In practice, this premium is a function of our willingness to pay, not of the degree of risk exposure that we are explicitly willing to accept. This is an important distinction because this is often an economic decision made in ignorance of actual risk. Tech organizations are not particularly good at assessing risks, and usually take an optimistic line: software works until it doesn't. If we're thorough, previously unforeseen circumstances are codified as automated tests to protect against a repeat occurrence. If we're not, we fix the problem and assume we'll never have to deal with it again. Even when we are good at categorizing our risks, we don't have much in the way of data to shed light on our actual exposure since most firms don't formally catalogue system failures. We also have spurious reference data: just as a driver's accident history excludes near-miss accidents, our assessments will also tend to be highly selective. Similarly, just as an expert can miss conditions that will result in water in the basement, our experts will misjudge a probable combination of events that will lead to software impairment (who in 2006 predicted the rise in popularity of the Safari browser on small screens?) And on top of it all, we can live in a high risk world but lead highly fortunate lives where risks never materialize. Good fortune dulls our risk sensitivity.
The result is that the insurance premium we choose to pay in the end is based largely on conjecture and feeling rather than being derived from any objective assessment of our vulnerability. Most people in tech (and outside of tech) are not really cognizant of the fact that we're self-insuring, what we're self-insuring against, the responsibility that entails, and the potential catastrophic risks that it poses. Any success at self-insuring software assets has little to do with thoughtful decision making, and more to do with luck. If operating conditions are benign and risks never manifest themselves, our premium looks appropriate, and even like a luxury. On the other hand, if we hit the jackpot and dozens of impairments affect the asset and we haven't paid a premium for protection, our self-insurance decision looks reckless.

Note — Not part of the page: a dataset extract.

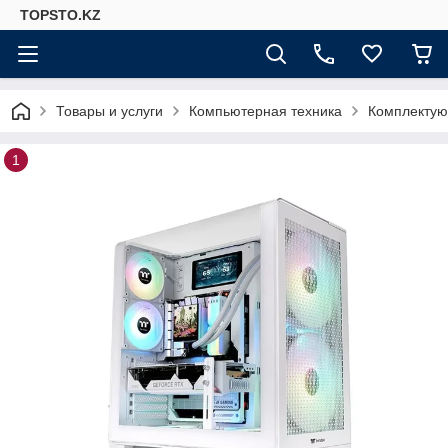
TOPSTO.KZ
Товары и услуги
Компьютерная техника
Комплектую
1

Insuring against operating failures is difficult to conceptualize, more difficult to quantify and an even more difficult to pay for. We struggle to define future operating conditions, and the most sophisticated spreadsheet modeling in the world won't shed useful light on our real risk exposure. Willingness to pay a premium typically comes down to a narrative-based decision: how few people are we willing to keep to fix things? This minimal cost approach is risk ignorant. A better first step in self-insuring is to change to an outcome-based narrative: what are the catastrophes we must insure against and what is the income-statement impact should those happen? This measures our degree of self-insurance against outcomes, not on costs.